Activity ▸ What is needed is an exact reproduction of the listing, without its pictures.

*** Supplied material

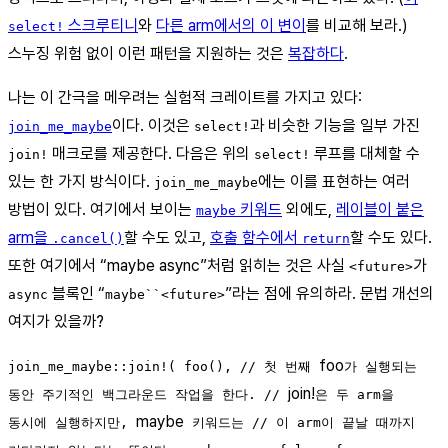
스크루티니
와
다른 arm에서의 이 변이
를 비교해 보라.)
select!
스누징 위험 없이 이런 패턴을 지원하는 것은
복잡하다
.
나는 이 간극을 메우려는 실험적 크레이트를 가지고 있다:
이다. 이것은
과 비슷한 기능을 일부 가진
join_me_maybe
select!
매크로를 제공한다. 다음은 위의
루프를 대체할 수
join!
select!
있는 한 가지 방식이다.
에는 이를 표현하는 여러
join_me_maybe
방법이 있다. 여기에서 보이는
키워드
외에도,
레이블이 붙은
maybe
arm을
할 수도 있고,
호출 함수에서
할 수도 있다.
.cancel()
return
또한 여기에서 “maybe async”처럼 읽히는 것은 사실
가
<future>
블록인 “
”라는 점에 유의하라. 문법 개선의
async
maybe``<future>
여지가 있을까?
foo
join_me_maybe::join!( foo(), // 첫 번째
가 실행되는
join!
동안 주기적인 백그라운드 작업을 한다. //
은 두 arm을
maybe
동시에 실행하지만,
키워드는 // 이 arm이 끝날 때까지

******

Answer for the task ▸
스크루티니
와
다른 arm에서의 이 변이
를 비교해 보라.)
select!
스누징 위험 없이 이런 패턴을 지원하는 것은
복잡하다
.
나는 이 간극을 메우려는 실험적 크레이트를 가지고 있다:
이다. 이것은
과 비슷한 기능을 일부 가진
join_me_maybe
select!
매크로를 제공한다. 다음은 위의
루프를 대체할 수
join!
select!
있는 한 가지 방식이다.
에는 이를 표현하는 여러
join_me_maybe
방법이 있다. 여기에서 보이는
키워드
외에도,
레이블이 붙은
maybe
arm을
할 수도 있고,
호출 함수에서
할 수도 있다.
.cancel()
return
또한 여기에서 “maybe async”처럼 읽히는 것은 사실
가
<future>
블록인 “
”라는 점에 유의하라. 문법 개선의
async
maybe``<future>
여지가 있을까?
foo
join_me_maybe::join!( foo(), // 첫 번째
가 실행되는
join!
동안 주기적인 백그라운드 작업을 한다. //
은 두 arm을
maybe
동시에 실행하지만,
키워드는 // 이 arm이 끝날 때까지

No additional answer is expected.